= Brian Anderson (rugby union) =

Scottish rugby union referee

Brian Anderson is a retired Scottish rugby Union referee who took charge of nineteen major international matches. The international matches that he officiated over took place between 1985 and 1991 and included matches at the first two Rugby World Cups. When he retired in 1991, he had refereed the most internationals by any Scot.

==Refereeing career==
His first international match in charge was a Five Nations Championship match between Wales and England on 17 January 1981 at Cardiff Arms Park.

In the 1987 Rugby World Cup he refereed the pool match between Australia and the United States at Ballymore Stadium in Brisbane on 31 May 1987, then the quarter final match between Australia and Ireland, played at the Concord Oval in Sydney.

He was referee in semi-final between Australia and France on 13 June 1987.

Anderson was a touch judge in the 1987 Rugby World Cup Final played between New Zealand and France on 20 June.

In the 1991 Rugby World Cup he was referee of the pool A match between England and Italy on 8 October 1991 and the pool C match between Argentina vs West Samoa at Sardis Road, Pontypridd on 13 October 1991. In the quarter final match between Ireland vs Australia on 20 October he was a touch judge.

Anderson's last international refereeing appearance on 13 October 1991 was at the World Cup match between Argentina and Western Samoa in Pontypridd where he had to retire from his duties having sustained a hamstring injury during that match and was replaced by his fellow Scottish Referee, Jim Fleming.

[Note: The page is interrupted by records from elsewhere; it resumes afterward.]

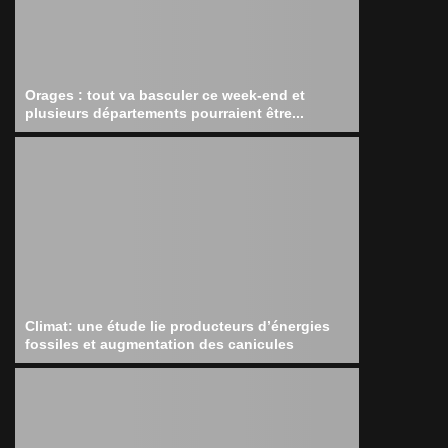
Orages : tout va basculer ce week-end et
plusieurs départements pourraient être...
Climat: une étude lie producteurs d’énergies
fossiles et augmentation des canicules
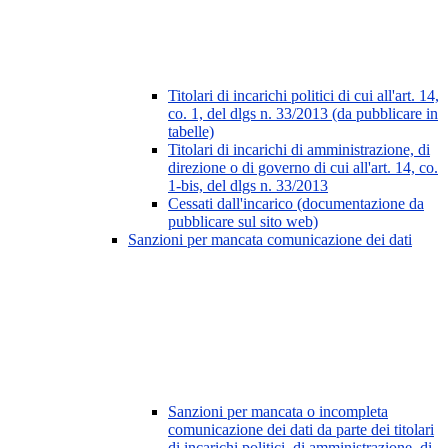
Titolari di incarichi politici di cui all'art. 14,
co. 1, del dlgs n. 33/2013 (da pubblicare in
tabelle)
Titolari di incarichi di amministrazione, di
direzione o di governo di cui all'art. 14, co.
1-bis, del dlgs n. 33/2013
Cessati dall'incarico (documentazione da
pubblicare sul sito web)
Sanzioni per mancata comunicazione dei dati
Sanzioni per mancata o incompleta
comunicazione dei dati da parte dei titolari
di incarichi politici, di amministrazione, di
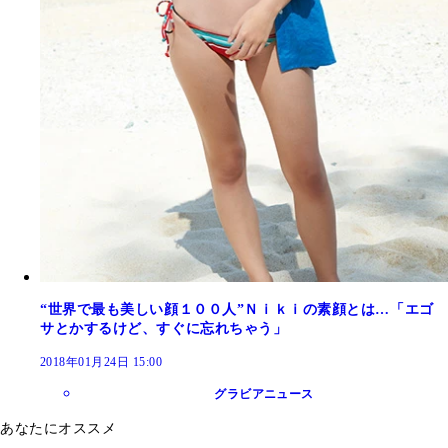
“世界で最も美しい顔１００人”Ｎｉｋｉの素顔とは…「エゴ
サとかするけど、すぐに忘れちゃう」
2018年01月24日 15:00
グラビアニュース
あなたにオススメ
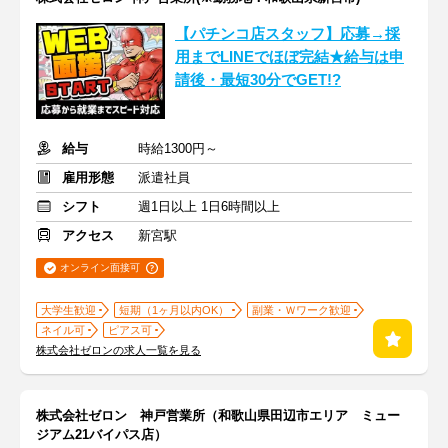
【パチンコ店スタッフ】応募→採
用までLINEでほぼ完結★給与は申
請後・最短30分でGET!?
給与
時給1300円～
雇用形態
派遣社員
シフト
週1日以上 1日6時間以上
アクセス
新宮駅
オンライン面接可
大学生歓迎
短期（1ヶ月以内OK）
副業・Ｗワーク歓迎
ネイル可
ピアス可
株式会社ゼロンの求人一覧を見る
株式会社ゼロン 神戸営業所（和歌山県田辺市エリア ミュー
ジアム21バイパス店）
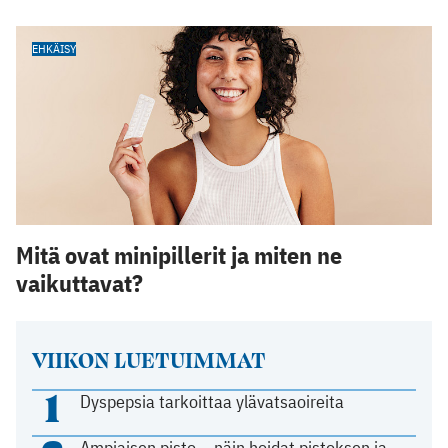
EHKÄISY
Mitä ovat minipillerit ja miten ne
vaikuttavat?
VIIKON LUETUIMMAT
1
Dyspepsia tarkoittaa ylävatsaoireita
Ampiaisen pisto – näin hoidat pistoksen ja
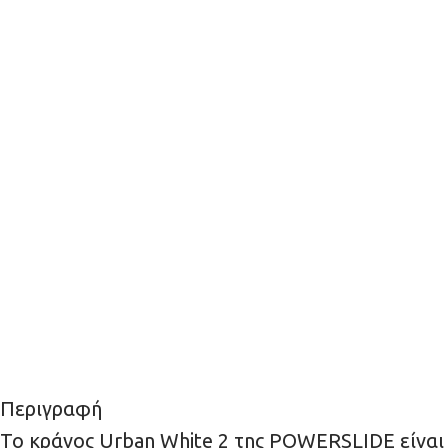
Περιγραφή
Το κράνος Urban White 2 της POWERSLIDE είναι 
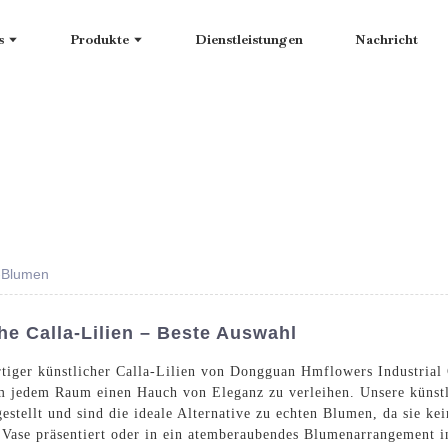
s
Produkte
Dienstleistungen
Nachricht
n-Blumen
he Calla-Lilien – Beste Auswahl
tiger künstlicher Calla-Lilien von Dongguan Hmflowers Industrial
m jedem Raum einen Hauch von Eleganz zu verleihen. Unsere künstl
estellt und sind die ideale Alternative zu echten Blumen, da sie ke
Vase präsentiert oder in ein atemberaubendes Blumenarrangement int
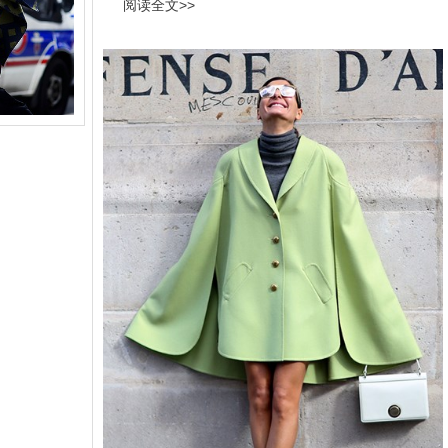
阅读全文>>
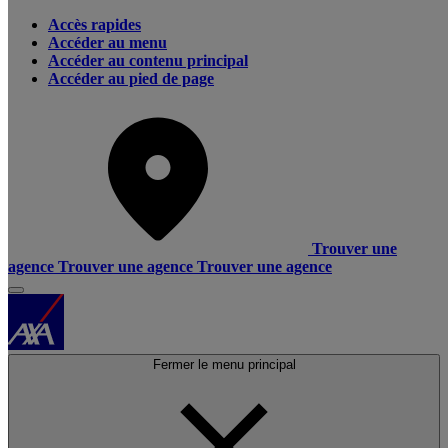
Accès rapides
Accéder au menu
Accéder au contenu principal
Accéder au pied de page
Trouver une
agence
Trouver une agence
Trouver une agence
Fermer le menu principal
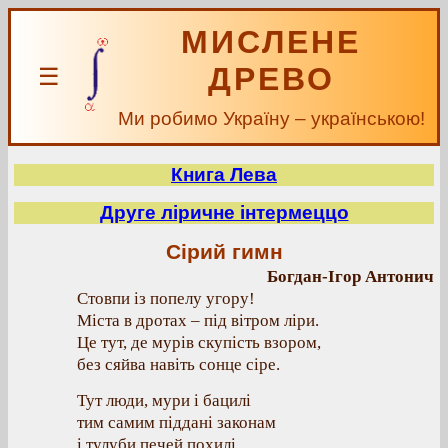
МИСЛЕНЕ
ДРЕВО
☰
Ми робимо Україну – українською!
Книга Лева
Друге ліричне інтермеццо
Сірий гимн
Богдан-Ігор Антонич
Стовпи із попелу угору!
Міста в дротах – під вітром ліри.
Це тут, де мурів скупість взором,
без сяйва навіть сонце сіре.
Тут люди, мури і бацилі
тим самим піддані законам
і тулуби печей похилі,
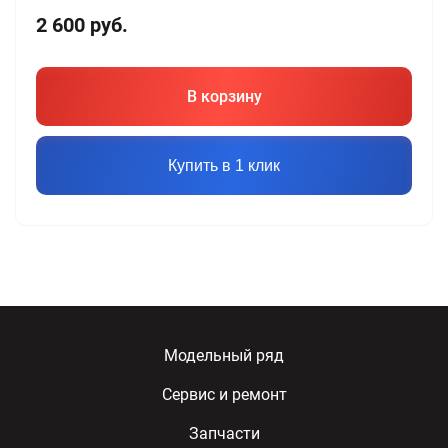
2 600
руб.
В корзину
Купить в 1 клик
Модельный ряд
Сервис и ремонт
Запчасти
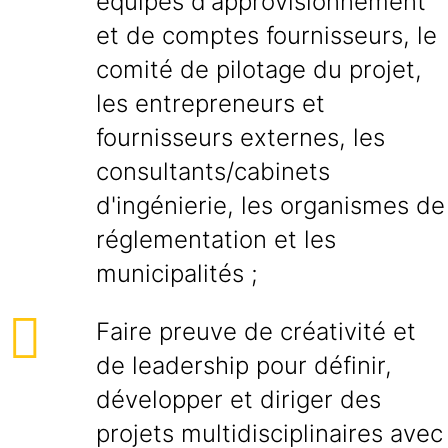
équipes d'approvisionnement
et de comptes fournisseurs, le
comité de pilotage du projet,
les entrepreneurs et
fournisseurs externes, les
consultants/cabinets
d'ingénierie, les organismes de
réglementation et les
municipalités ;
Faire preuve de créativité et
de leadership pour définir,
développer et diriger des
projets multidisciplinaires avec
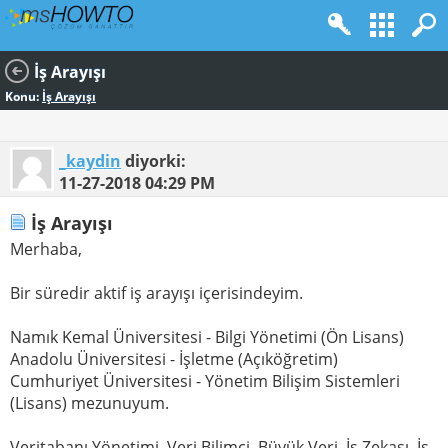
İş Arayışı
Konu:
İş Arayışı
_kaydin
diyorki:
11-27-2018
04:29 PM
İş Arayışı
Merhaba,
Bir süredir aktif iş arayışı içerisindeyim.
Namık Kemal Üniversitesi - Bilgi Yönetimi (Ön Lisans)
Anadolu Üniversitesi - İşletme (Açıköğretim)
Cumhuriyet Üniversitesi - Yönetim Bilişim Sistemleri
(Lisans) mezunuyum.
Veritabanı Yönetimi, Veri Bilimci, Büyük Veri, İş Zekası, İş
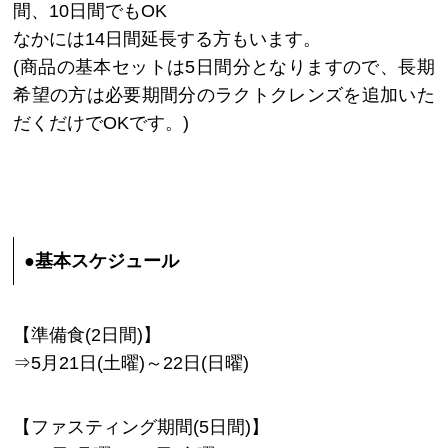
間、10日間でもOK
なかには14日間延長する方もいます。
(商品の基本セットは5日間分となりますので、長期
希望の方は必要期間分のラクトクレンズを追加いた
だくだけでOKです。)
●基本スケジュール
【準備食(2日間)】
⇒5月21日(土曜)～22日(日曜)
【ファスティング期間(5日間)】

In December 1991, he retired from refereeing, citing his reasons as "personal and business". The International Rugby Football Board's new rule came into force and limited the panel of referees to three per country. The SRU secretary Bill Hogg paid tribute to Anderson on his retirement, saying that

Without doubt he's been a tremendous referee over many years. He set a new standard for refereeing in Scotland.